● RECORDED DATA
=== Section Start ===

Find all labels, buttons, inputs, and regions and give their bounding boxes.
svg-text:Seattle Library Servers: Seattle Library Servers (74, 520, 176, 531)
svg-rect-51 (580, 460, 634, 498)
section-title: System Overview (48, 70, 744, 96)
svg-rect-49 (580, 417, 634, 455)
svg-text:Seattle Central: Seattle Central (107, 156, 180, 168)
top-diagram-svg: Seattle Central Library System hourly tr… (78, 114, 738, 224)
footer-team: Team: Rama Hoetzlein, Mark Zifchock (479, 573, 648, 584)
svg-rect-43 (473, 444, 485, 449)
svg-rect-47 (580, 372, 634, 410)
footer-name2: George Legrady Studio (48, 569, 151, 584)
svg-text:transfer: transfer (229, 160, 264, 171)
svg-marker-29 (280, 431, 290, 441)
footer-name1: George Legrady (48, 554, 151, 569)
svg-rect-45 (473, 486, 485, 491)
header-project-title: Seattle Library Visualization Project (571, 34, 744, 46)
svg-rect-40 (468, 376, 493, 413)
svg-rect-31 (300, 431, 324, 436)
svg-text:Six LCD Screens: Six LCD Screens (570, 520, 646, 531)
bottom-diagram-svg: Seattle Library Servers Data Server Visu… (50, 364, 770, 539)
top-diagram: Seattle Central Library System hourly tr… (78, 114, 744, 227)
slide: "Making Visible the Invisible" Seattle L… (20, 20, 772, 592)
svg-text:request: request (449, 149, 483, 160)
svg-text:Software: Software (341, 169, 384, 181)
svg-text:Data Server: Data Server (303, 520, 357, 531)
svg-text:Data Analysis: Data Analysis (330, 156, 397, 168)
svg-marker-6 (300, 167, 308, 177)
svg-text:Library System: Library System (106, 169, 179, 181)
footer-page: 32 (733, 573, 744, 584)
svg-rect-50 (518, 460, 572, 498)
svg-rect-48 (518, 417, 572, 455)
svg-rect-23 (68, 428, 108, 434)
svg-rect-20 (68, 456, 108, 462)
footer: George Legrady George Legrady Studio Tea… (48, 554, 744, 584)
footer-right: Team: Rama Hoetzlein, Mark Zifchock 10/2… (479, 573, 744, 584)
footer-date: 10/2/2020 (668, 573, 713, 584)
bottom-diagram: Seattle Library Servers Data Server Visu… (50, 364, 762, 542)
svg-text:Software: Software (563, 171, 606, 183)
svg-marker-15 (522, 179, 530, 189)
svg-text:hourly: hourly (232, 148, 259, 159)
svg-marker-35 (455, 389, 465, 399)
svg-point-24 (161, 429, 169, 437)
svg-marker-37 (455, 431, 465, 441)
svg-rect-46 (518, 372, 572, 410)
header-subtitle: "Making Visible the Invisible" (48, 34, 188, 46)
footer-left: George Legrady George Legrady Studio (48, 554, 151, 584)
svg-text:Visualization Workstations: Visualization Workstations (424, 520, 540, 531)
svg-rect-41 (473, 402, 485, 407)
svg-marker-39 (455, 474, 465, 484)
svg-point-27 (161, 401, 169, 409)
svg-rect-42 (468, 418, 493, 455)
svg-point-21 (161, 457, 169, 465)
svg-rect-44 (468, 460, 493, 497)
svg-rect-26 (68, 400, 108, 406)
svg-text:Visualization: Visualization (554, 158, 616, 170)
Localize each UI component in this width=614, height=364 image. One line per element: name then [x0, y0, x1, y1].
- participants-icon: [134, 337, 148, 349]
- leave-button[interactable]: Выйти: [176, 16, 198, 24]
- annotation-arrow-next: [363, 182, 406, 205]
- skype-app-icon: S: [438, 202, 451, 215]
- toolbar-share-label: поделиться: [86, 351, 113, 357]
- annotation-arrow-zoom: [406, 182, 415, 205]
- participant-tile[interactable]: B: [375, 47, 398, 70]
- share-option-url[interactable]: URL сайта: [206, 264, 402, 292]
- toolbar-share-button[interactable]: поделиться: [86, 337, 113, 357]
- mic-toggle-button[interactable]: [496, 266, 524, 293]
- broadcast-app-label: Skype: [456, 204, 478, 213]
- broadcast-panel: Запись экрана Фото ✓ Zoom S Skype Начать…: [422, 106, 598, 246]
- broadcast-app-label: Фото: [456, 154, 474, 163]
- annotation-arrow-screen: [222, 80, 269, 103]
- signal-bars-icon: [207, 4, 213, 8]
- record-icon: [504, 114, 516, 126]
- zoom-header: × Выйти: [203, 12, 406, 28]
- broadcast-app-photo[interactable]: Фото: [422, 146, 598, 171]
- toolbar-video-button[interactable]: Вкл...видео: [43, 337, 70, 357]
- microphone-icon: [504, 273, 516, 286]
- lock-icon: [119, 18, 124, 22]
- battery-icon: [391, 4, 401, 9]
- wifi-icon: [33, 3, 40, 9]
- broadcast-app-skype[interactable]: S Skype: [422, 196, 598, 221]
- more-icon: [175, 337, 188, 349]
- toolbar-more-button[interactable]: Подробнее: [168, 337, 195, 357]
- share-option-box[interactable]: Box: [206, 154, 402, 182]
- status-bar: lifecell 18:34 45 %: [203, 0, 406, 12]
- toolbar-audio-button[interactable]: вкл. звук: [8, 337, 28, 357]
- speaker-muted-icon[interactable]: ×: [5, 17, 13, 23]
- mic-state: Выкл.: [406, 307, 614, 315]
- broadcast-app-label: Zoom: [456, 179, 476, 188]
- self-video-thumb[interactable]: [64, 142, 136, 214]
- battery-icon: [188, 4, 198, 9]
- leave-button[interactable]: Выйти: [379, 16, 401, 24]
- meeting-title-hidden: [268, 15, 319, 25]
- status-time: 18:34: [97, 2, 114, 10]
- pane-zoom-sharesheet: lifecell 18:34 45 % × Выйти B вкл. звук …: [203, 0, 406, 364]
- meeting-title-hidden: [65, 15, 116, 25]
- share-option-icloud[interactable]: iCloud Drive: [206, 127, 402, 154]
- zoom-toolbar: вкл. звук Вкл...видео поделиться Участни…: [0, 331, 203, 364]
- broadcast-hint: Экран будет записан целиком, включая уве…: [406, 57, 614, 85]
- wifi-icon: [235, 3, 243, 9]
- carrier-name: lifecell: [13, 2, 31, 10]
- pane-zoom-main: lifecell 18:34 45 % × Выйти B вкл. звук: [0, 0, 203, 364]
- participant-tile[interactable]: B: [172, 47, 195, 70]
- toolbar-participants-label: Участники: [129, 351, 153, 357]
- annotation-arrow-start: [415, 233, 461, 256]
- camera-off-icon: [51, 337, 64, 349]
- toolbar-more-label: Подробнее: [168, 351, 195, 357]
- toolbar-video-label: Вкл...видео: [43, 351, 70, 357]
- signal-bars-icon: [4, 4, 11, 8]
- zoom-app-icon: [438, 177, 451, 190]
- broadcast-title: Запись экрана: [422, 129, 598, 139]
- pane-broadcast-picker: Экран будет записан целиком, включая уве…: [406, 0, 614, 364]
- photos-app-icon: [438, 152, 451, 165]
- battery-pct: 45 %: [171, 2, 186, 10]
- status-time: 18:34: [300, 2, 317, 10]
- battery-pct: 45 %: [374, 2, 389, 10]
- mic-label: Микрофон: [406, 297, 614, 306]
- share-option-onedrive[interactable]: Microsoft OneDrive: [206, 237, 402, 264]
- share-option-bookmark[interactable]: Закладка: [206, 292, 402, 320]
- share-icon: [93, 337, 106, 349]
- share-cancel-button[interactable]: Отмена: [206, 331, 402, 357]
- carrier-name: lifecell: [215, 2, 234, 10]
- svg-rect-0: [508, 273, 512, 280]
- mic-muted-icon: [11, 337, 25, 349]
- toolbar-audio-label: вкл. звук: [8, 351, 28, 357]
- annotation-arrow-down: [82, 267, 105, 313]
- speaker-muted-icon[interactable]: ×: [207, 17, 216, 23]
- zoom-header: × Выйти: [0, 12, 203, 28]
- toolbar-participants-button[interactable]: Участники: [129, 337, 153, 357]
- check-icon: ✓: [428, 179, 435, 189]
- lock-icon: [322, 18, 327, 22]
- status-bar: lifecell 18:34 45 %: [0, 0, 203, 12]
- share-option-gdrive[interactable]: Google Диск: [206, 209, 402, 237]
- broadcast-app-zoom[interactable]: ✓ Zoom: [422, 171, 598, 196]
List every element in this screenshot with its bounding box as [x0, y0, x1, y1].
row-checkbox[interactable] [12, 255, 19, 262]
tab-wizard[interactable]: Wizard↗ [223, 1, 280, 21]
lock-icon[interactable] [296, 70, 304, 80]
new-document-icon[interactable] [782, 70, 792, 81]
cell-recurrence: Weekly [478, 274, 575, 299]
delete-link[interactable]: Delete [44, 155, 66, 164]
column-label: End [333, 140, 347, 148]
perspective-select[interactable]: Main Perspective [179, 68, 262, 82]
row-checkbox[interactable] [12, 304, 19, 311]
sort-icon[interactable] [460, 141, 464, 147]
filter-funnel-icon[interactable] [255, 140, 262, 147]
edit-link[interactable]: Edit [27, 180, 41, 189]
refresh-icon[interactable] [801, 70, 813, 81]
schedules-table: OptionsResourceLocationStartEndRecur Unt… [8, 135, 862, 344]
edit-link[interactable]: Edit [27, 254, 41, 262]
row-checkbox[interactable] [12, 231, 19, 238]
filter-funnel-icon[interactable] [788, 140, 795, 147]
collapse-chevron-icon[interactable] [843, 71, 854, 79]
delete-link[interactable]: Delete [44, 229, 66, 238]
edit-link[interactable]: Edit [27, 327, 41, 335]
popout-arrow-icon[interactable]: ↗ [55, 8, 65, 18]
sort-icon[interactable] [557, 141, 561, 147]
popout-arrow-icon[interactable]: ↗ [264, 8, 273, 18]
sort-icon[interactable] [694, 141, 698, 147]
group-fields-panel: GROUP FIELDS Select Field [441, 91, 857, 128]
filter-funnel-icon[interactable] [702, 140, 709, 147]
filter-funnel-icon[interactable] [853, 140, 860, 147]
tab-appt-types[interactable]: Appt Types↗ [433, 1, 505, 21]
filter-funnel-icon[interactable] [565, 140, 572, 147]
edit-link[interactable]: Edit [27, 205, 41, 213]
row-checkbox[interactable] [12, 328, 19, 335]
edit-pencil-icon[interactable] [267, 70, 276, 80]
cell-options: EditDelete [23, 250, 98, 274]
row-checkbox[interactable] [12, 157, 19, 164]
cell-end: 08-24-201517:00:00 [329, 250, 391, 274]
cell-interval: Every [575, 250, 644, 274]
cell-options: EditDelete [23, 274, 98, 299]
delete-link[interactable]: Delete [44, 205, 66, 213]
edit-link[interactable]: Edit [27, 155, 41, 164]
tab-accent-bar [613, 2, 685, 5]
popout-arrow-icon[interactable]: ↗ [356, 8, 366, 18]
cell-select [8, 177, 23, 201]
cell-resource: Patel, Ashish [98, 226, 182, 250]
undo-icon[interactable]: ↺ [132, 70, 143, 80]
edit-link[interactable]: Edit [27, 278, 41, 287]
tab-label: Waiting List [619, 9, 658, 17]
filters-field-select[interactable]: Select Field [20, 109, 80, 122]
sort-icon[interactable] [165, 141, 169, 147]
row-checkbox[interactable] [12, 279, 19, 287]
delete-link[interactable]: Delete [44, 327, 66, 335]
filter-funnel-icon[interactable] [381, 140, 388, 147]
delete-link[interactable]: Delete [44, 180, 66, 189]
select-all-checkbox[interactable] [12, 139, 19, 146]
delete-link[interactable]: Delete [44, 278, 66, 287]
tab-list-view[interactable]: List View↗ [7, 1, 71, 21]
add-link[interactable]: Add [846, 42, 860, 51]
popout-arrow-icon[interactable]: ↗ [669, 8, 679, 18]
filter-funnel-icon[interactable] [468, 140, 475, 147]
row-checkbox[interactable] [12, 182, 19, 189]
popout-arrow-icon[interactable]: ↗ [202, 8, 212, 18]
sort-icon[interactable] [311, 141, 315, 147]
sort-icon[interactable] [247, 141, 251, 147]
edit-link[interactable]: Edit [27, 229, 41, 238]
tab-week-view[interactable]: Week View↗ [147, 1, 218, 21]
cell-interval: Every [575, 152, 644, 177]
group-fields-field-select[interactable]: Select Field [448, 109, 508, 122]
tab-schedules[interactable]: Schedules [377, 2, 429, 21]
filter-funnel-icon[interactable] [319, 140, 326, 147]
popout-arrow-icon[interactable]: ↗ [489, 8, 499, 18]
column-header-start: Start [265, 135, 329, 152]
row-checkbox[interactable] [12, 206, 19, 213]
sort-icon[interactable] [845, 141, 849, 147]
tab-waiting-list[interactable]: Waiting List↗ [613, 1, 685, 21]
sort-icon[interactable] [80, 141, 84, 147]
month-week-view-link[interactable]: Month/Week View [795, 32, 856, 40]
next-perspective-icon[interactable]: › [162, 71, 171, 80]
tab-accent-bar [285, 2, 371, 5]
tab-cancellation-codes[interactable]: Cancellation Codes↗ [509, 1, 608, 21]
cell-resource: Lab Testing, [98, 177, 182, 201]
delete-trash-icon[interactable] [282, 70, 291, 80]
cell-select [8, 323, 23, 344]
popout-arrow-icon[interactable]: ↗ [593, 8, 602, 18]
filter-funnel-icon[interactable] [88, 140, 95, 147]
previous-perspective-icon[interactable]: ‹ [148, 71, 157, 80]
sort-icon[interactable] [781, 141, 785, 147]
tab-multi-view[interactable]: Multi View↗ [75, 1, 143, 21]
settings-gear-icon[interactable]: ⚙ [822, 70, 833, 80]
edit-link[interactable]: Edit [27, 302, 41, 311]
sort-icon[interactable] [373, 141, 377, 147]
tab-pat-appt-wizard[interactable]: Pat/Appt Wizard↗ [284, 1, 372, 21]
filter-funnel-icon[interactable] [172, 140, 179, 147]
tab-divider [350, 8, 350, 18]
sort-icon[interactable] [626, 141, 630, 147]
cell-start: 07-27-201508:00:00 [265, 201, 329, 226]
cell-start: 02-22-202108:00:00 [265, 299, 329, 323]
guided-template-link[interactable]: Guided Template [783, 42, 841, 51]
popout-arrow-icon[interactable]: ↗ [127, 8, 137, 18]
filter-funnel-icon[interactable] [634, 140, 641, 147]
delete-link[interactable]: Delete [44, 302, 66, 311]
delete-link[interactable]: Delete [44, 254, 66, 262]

=== Section End ===

● WHAT THE EXERCISE ASKS
From the material above, return every line that contains "поделиться".

● YOUR SOLUTION
- toolbar-share-label: поделиться: [86, 351, 113, 357]
- toolbar-share-button[interactable]: поделиться: [86, 337, 113, 357]
- zoom-toolbar: вкл. звук Вкл...видео поделиться Участни…: [0, 331, 203, 364]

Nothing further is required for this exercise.